Everybody looked at Otorra, of course. He had blushed purple and, as they watched, turned greyish.

“I am willing,” he said at last in a forced mumble, and cleared his throat. “Only—” He stuck there.

Nobody said anything.

The silence was horribly painful.

Akal finally said, “We don’t have to decide now. We can talk. And, and come back to the shrine later,
if …”

“Yes,” Otorra said, glancing at Akal with a look in which so much emotion was compressed that she could not read it at all – terror, hate, gratitude, despair? – “I want to – I need to talk – to Akal.”

“I’d like to get to know my brother of the Evening too,” said Temly in her clear voice.

“Yes, that’s it, yes, that is—” Otorra stuck again, and blushed again. He was in such an agony of
discomfort that Akal said, “Let’s go on outside for a bit, then,” and led Otorra out into the yard, while the others went to the kitchen.

Akal knew Otorra had seen through her pretense. She was dismayed, and dreaded what he might say; but he had not made a scene, he had not humiliated her before the others, and she was grateful to him for that.

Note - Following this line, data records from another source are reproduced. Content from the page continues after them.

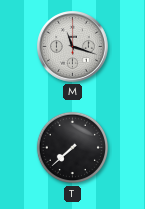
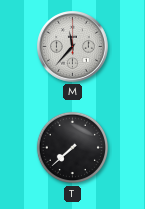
M: 11:18 -> 11:37
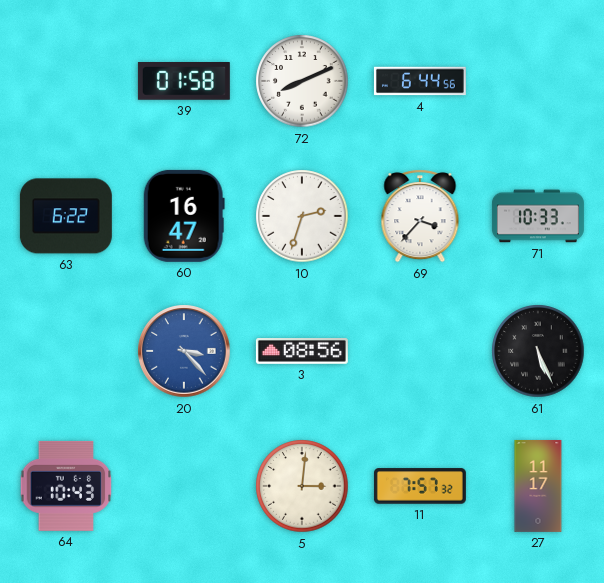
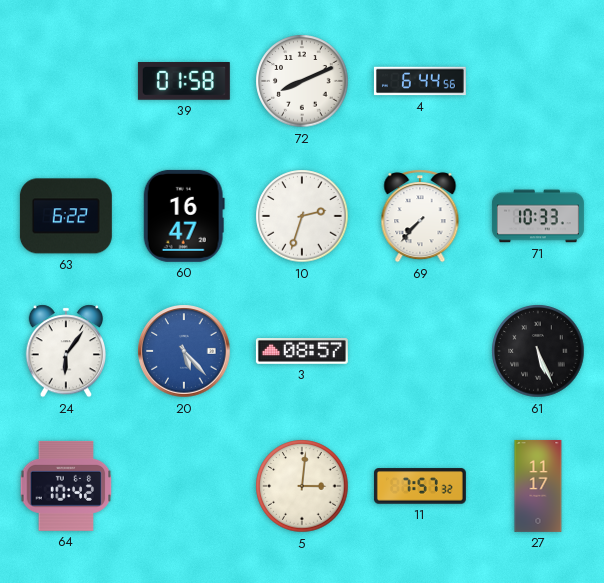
69: 3:37 -> 7:37
24: none -> 6:06
20: 3:23 -> 5:23
3: 08:56 -> 08:57
64: 10:43 -> 10:42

“This is what it is,” Otorra said in a stiff, forced
voice, coming to a stop at the gate. “It’s the Night marriage.” He came to a stop there, too.

Akal nodded. Reluctantly, she spoke, to help Otorra do what he had to do. “You don’t have to—” she began, but he was speaking again:

“The Night marriage. Us. You and me. See, I don’t— There’s some— See, with men, I—”

The whine of delusion and the buzz of incredulity kept Akal from hearing what the
man was trying to tell her. He had to stammer on even more painfully before she began to listen. When his words came clear to her she could not trust them, but she had to. He had stopped trying to talk.

Very hesitantly, she said, “Well, I … I was going to tell you … The only man I ever had sex with, it was … It wasn’t good. He made me— He did things— I don’t know what was wrong. But I never have—
I have never had any sex with men. Since that. I can’t. I can’t make myself want to.”

“Neither can I,” Otorra said.

They stood side by side leaning on the gate, contemplating the miracle, the simple truth.

“I just only ever want women,” Otorra said in a shaking voice.

“A lot of people are like that,” Akal said.

“They are?”

She was touched and grieved by his humility. Was it men’s boastfulness
with other men, or the hardness of the mountain people, that had burdened him with this ignorance, this shame?

“Yes,” she said. “Everywhere I’ve been. There’s quite a lot of men who only want sex with women. And women who only want sex with men. And the other way round, too. Most people want both, but there’s always some who don’t. It’s like the two ends of,” she was about to say “a spectrum,”
but it wasn’t the language of Akal the fleecer or Otorra the carder, and with the adroitness of the old teacher she substituted “a sack. If you pack it right, most of the fleece is in the middle. But there’s some at both ends where you tie off, too. That’s us. There’s not as many of us. But there’s nothing wrong with us.” As she said this last bit it did not sound like what a man would say to a
man. But it was said; and Otorra did not seem to think it peculiar, though he did not look entirely convinced. He pondered. He had a pleasant face, blunt, unguarded, now that his unhappy secret was out. He was only about thirty, younger than she had expected.